Police Commissioner James O’Neill launched a new large-scale public engagement campaign he says will encourage community residents to work in conjunction with with police officers to fight crime in the city.
Speaking at the Association for a Better New York breakfast today in Midtown, O’Neill—who recently became the city’s top cop and has touted his “neighborhood policing” approach as the way forward—said the campaign seeks to get every New Yorker to believe that the entire city can be safe. The campaign is sponsored by the New York City Police Foundation and ABNY, a coalition of private interests.
“The goal of the campaign is to get every New Yorker to believe we can make our city safe in every single neighborhood of the city,” O’Neill said. “It’s within reach, it’s doable. But it depends on everyone doing what they need to do. Cops and community must work in tandem with our partners at the city, state and federal levels.”
According to O’Neill, the campaign will enlist the business community, grassroots community groups, clergy, academia, the criminal justice system and various nonprofits and government agencies to work with the Police Department. He also said the campaign will employ elements of traditional and cutting-edge marketing technologies to deliver “a movement that forges true relationships and delivers what is now possible in New York.”
The commissioner added that they are all also calling on New Yorkers to report crimes that have occurred, be willing to talk to district attorneys and follow through by testifying in court.
Evoking the yet-to-be-solved murder of Jessica White, a Bronx mother of three fatally shot in a park in June and Kitty Genovese, who was murdered on her street in Kew Gardens in 1964, O’Neill also stressed the need to make the process of participating in the city’s criminal justice system as a victim or as a witnesses “safe and less burdensome.”
“This is all to prevent someone else like Jessica White or Kitty Genovese from becoming a victim, too,” O’Neill added.

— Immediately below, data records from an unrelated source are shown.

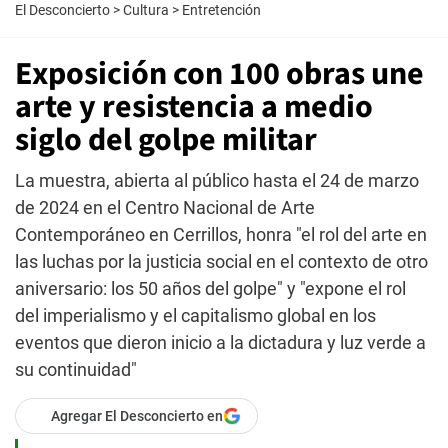
El Desconcierto
>
Cultura
>
Entretención
Exposición con 100 obras une
arte y resistencia a medio
siglo del golpe militar
La muestra, abierta al público hasta el 24 de marzo
de 2024 en el Centro Nacional de Arte
Contemporáneo en Cerrillos, honra "el rol del arte en
las luchas por la justicia social en el contexto de otro
aniversario: los 50 años del golpe" y "expone el rol
del imperialismo y el capitalismo global en los
eventos que dieron inicio a la dictadura y luz verde a
su continuidad"
Agregar El Desconcierto en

O’Neill said the public will be getting the phone numbers and email addresses of the neighborhood coordination officers in just a couple of weeks.

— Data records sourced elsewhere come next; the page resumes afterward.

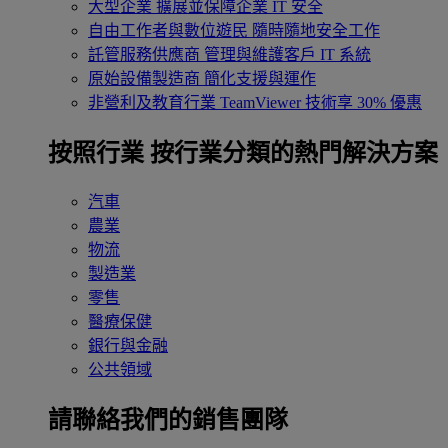
大型企業
擴展並保障企業 IT 安全
自由工作者與數位遊民
隨時隨地安全工作
託管服務供應商
管理與維護客戶 IT 系統
原始設備製造商
簡化支援與運作
非營利及教育行業
TeamViewer 技術享 30% 優惠
按照行業
按行業分類的熱門解決方案
汽車
農業
物流
製造業
零售
醫療保健
銀行與金融
公共領域
請聯絡我們的銷售團隊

When a reporter asked O’Neill following the NYPD’s swearing-in ceremony at the Police Academy in College Point whether he will distribute the contact information or if people will have to look it up on the Internet and whether he is worried about the NCOs getting inundated with calls, O’Neill brushed off the concerns.
“I’m not worried about it. It’s our neighborhood coordination officers are the ones that give out their email addresses and phone numbers. So it’s all the communities they’ll be going to. They’re giving them out gradually. They’re not giving them out to obviously 8.5 million people.”

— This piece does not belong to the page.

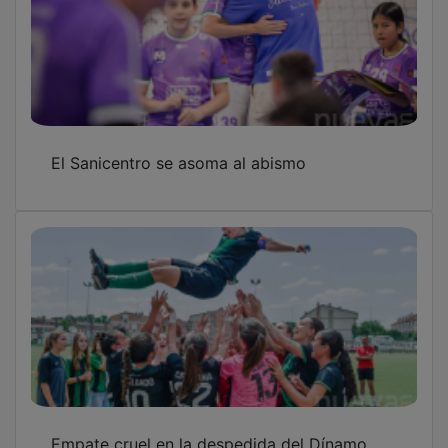
El Sanicentro se asoma al abismo
Empate cruel en la despedida del Dínamo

He also noted that neighborhood policing—officers meeting and working with community residents—has already been implemented in more than half of the NYPD’s precincts and commands. And he said the NYPD’s focus on precision policing, which entails the targeted enforcement of gangs, crews, drug dealers and those who steal identities and manufacture and sell fake credit cards.
“People know that it’s only a small percentage of the population commits most of the violent crime, and that’s the group we’re concentrating on with laser and violent precision policing,” O’Neill said.